Could you reproduce, from the records below, everything from the line with "Natal, capital do" down to the line with "Localizadas", keeping both of those lines and changing nothing?

> SUPPLIED RECORDS

■ ■ ■ ■

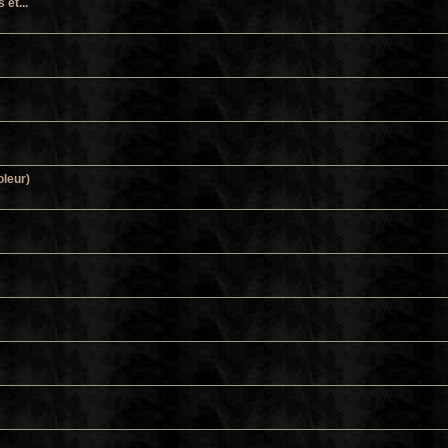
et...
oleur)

■ ■ ■ ■

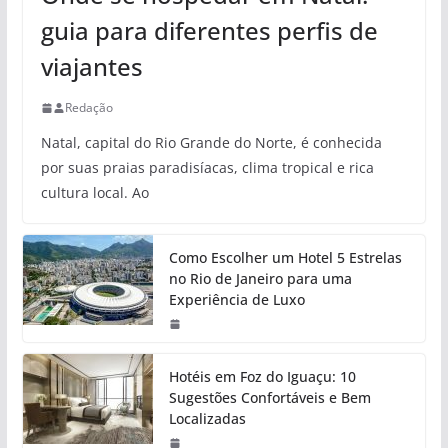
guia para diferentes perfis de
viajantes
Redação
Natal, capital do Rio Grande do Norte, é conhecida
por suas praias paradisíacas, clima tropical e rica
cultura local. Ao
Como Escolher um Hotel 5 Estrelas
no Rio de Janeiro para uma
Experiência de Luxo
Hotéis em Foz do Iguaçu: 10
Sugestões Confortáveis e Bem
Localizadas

■ ■ ■ ■

> TASK SOLUTION
Natal, capital do Rio Grande do Norte, é conhecida
por suas praias paradisíacas, clima tropical e rica
cultura local. Ao
Como Escolher um Hotel 5 Estrelas
no Rio de Janeiro para uma
Experiência de Luxo
Hotéis em Foz do Iguaçu: 10
Sugestões Confortáveis e Bem
Localizadas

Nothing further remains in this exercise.